Wien/Som. Für Mustafa Ait Idir ist es schlicht „der schlimmste Ort der Welt“ – das US-Gefangenenlager Guantánamo auf Kuba, in dem der Bosnier algerischer Herkunft sieben Jahre seines Lebens verbringen musste. Unschuldig.

Idir kam als Mitarbeiter einer islamischen Hilfsorganisation gegen Ende des Jugoslawien-Krieges nach Sarajewo. Er wurde mit fünf anderen gebürtigen Algeriern im Oktober 2001 von den bosnischen Behörden nach Hinweisen des US-Geheimdienstes verhaftet. Der Gruppe, die unter dem Namen „Algerian Six“ bekannt wurde, wurden Anschlagspläne gegen die amerikanische und britische Botschaft vorgeworfen. Allerdings stellte die Staatsanwaltschaft der bosnischen Föderation nach dreimonatigen Ermittlungen fest, dass es für den Verdacht keine Beweise gebe. Die Berichte, auf die sich die Vereinigten Staaten stützten, bleiben bis heute geheim.

Übergabe an US-Soldaten

Doch der Fall von Mustafa Ait Idir war damit nicht beendet – im Gegenteil. Idirs weiteres Schicksal illustriert auch die Schwäche der Behörden im Nachkriegs-Bosnien: Die bosnischen Behörden übergaben die „Algerian Six“ aus dem Gerichtssaal weg an US-Soldaten. Manfred Nowak, ehemaliger UN-Sonderberichterstatter über Folter, war zu dieser Zeit Richter an der Bosnischen Menschenrechtskammer.
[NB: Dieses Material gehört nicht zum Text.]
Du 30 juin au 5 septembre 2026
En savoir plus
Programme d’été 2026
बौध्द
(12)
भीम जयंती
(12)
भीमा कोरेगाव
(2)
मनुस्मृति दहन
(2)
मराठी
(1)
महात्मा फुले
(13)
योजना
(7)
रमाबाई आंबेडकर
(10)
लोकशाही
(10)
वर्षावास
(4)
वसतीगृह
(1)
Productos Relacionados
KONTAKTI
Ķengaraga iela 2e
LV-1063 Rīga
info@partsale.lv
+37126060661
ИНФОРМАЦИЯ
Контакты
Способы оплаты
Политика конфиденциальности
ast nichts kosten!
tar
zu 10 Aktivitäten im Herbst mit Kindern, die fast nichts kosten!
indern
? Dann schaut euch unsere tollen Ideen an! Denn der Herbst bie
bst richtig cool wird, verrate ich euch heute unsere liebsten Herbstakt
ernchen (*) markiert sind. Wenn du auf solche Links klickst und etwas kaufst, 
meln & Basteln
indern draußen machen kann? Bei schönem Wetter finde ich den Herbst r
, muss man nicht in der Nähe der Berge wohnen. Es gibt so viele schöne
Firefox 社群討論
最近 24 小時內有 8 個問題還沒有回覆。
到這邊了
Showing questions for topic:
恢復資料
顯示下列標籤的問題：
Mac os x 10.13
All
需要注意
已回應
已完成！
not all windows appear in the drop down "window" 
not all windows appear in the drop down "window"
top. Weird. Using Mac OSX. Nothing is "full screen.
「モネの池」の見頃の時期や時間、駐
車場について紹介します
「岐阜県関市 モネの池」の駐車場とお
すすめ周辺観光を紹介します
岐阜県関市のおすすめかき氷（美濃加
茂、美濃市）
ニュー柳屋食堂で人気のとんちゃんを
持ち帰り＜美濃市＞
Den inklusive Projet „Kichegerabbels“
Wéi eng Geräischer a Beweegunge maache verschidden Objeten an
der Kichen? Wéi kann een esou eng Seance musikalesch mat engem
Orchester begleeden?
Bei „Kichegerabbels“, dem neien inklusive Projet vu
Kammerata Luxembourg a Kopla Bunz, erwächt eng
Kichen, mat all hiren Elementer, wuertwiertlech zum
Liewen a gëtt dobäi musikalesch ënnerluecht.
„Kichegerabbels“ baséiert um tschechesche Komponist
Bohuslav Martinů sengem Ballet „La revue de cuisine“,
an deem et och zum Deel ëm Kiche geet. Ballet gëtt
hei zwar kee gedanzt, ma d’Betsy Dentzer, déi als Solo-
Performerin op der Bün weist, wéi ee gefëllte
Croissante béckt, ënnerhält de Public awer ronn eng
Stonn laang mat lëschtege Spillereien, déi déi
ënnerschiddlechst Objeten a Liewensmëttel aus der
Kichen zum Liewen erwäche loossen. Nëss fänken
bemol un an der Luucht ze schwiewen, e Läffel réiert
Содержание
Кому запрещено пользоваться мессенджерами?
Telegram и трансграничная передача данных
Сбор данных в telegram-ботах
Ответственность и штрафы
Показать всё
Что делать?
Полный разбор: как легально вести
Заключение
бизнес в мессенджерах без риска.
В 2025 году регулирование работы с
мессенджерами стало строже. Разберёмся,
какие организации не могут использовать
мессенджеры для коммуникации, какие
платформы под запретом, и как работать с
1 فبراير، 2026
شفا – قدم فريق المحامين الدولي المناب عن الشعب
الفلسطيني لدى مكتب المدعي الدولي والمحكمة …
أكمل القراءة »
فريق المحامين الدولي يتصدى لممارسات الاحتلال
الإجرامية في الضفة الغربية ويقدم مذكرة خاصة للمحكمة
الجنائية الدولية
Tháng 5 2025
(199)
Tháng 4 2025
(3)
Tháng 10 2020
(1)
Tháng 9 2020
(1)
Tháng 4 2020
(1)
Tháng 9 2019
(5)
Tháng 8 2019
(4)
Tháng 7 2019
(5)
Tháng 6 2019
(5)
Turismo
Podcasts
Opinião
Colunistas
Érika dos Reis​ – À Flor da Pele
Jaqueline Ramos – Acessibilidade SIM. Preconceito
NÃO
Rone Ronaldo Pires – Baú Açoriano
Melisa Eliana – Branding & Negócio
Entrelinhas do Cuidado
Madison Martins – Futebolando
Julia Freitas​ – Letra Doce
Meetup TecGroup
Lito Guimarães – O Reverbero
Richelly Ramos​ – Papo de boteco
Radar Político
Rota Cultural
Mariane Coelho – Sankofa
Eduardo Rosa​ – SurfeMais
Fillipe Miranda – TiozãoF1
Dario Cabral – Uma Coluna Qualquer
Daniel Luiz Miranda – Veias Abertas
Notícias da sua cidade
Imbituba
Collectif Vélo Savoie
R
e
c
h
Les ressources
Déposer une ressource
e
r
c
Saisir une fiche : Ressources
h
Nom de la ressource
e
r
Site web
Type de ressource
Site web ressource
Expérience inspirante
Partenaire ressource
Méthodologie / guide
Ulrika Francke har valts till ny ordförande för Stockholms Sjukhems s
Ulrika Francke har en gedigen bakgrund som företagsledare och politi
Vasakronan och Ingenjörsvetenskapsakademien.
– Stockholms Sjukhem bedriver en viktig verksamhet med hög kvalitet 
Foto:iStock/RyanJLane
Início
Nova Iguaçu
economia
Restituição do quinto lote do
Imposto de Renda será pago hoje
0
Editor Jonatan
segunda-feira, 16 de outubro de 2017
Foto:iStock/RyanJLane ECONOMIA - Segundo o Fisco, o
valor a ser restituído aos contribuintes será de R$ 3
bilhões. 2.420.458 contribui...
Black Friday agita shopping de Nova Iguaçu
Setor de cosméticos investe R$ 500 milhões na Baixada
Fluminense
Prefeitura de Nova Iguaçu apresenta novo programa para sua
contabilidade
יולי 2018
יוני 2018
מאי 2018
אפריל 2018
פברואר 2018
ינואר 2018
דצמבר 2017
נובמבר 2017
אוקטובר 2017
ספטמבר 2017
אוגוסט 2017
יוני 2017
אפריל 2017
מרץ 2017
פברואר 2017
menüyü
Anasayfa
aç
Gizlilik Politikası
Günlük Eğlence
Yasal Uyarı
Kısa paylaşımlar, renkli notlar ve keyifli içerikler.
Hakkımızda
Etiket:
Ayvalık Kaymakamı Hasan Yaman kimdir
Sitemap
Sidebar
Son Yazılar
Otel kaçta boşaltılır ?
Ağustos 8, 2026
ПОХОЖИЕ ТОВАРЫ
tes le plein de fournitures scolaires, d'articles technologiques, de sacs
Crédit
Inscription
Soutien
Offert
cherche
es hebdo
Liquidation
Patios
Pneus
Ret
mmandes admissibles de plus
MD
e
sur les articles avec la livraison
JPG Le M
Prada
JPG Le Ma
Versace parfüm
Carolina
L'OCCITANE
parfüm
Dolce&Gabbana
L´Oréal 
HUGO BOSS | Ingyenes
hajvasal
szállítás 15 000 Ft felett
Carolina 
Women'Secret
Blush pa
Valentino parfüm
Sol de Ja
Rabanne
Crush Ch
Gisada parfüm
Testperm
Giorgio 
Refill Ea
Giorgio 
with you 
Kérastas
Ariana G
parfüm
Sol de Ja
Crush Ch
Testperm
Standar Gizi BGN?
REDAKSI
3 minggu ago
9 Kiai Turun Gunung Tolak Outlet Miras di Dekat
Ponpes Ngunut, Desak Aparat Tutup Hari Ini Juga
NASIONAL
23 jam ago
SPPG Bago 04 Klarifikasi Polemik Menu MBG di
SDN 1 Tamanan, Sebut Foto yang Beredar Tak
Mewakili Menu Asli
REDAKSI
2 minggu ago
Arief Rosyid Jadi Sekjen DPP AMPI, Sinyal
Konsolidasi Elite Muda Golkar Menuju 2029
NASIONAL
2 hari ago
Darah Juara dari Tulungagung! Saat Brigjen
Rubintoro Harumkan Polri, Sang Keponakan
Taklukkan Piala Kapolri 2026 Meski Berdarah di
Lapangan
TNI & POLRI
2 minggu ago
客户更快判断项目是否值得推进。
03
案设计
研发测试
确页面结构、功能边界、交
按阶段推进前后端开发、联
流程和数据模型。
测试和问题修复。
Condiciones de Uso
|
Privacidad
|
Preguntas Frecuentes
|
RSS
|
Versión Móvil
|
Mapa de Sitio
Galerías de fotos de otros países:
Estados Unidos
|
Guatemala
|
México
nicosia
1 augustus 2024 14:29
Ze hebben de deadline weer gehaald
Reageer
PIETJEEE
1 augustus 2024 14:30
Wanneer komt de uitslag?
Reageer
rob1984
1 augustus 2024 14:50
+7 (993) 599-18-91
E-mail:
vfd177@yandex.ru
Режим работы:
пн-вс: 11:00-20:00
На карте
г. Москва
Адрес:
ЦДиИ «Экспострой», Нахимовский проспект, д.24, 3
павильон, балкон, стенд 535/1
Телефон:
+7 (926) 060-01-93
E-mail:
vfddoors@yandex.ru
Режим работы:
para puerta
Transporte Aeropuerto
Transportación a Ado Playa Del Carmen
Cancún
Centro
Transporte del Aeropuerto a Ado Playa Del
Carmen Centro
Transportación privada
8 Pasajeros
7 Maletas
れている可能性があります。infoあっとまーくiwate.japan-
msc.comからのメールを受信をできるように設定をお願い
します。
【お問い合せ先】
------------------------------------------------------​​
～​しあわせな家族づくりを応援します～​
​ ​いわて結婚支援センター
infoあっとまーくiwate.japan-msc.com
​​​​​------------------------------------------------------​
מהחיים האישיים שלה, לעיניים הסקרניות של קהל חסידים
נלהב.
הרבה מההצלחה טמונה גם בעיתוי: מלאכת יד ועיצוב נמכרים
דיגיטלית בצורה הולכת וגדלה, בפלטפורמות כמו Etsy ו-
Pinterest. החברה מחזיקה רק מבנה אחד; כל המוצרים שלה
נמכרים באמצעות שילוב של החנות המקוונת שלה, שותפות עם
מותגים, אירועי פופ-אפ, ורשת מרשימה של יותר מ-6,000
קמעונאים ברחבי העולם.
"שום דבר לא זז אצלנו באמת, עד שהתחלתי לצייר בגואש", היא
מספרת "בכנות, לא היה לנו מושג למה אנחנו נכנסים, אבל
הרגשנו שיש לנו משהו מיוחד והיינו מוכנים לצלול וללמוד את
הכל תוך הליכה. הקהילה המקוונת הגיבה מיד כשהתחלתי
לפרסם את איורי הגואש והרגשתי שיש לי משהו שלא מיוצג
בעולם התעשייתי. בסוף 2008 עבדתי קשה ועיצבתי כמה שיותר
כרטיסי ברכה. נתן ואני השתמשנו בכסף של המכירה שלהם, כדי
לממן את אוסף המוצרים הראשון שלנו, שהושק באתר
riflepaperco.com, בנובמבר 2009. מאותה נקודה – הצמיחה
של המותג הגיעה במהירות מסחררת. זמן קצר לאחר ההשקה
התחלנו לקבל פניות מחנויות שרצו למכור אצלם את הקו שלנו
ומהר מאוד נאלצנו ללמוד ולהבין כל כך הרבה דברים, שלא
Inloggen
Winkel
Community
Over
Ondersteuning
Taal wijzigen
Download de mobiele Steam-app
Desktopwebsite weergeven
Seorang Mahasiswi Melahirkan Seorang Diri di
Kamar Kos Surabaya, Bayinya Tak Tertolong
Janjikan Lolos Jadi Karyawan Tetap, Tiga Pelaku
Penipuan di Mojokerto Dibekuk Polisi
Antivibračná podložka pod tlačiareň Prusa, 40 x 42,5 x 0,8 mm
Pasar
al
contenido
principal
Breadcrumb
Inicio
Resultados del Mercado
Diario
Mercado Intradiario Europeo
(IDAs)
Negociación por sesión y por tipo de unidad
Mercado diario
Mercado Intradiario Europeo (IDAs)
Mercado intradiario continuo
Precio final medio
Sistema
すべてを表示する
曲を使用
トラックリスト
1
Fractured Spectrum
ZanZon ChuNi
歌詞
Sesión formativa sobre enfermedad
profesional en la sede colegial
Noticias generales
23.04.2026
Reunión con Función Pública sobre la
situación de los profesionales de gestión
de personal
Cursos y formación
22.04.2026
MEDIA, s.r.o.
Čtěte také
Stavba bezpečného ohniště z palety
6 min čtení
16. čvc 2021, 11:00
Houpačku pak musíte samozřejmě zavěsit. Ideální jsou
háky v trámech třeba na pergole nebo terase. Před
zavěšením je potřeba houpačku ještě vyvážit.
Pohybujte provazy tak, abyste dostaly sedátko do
Auch ein Auslieferungsverbot dieses Gremiums konnte Idirs Abtransport ins damals frisch geschaffene Gefangenenlager Guantánamo nicht verhindern.

„Es stand die Drohung der USA im Raum, ihre Unterstützung für Bosnien zu entziehen“, sagt Wolfgang Petritsch, österreichischer Diplomat und von 1999 bis 2002 Hoher Repräsentant für Bosnien und Herzegowina. „Die schwache bosnische Regierung musste sich dem Unrecht beugen.“ Erst im November 2008 verurteilte ein US-Gericht die Internierung der Männer als ungesetzlich. Im Dezember 2008, nach Einzelhaft und Folter, kehrte Idir nach Bosnien zurück, wo seine Frau und vier Kinder auf ihn warteten.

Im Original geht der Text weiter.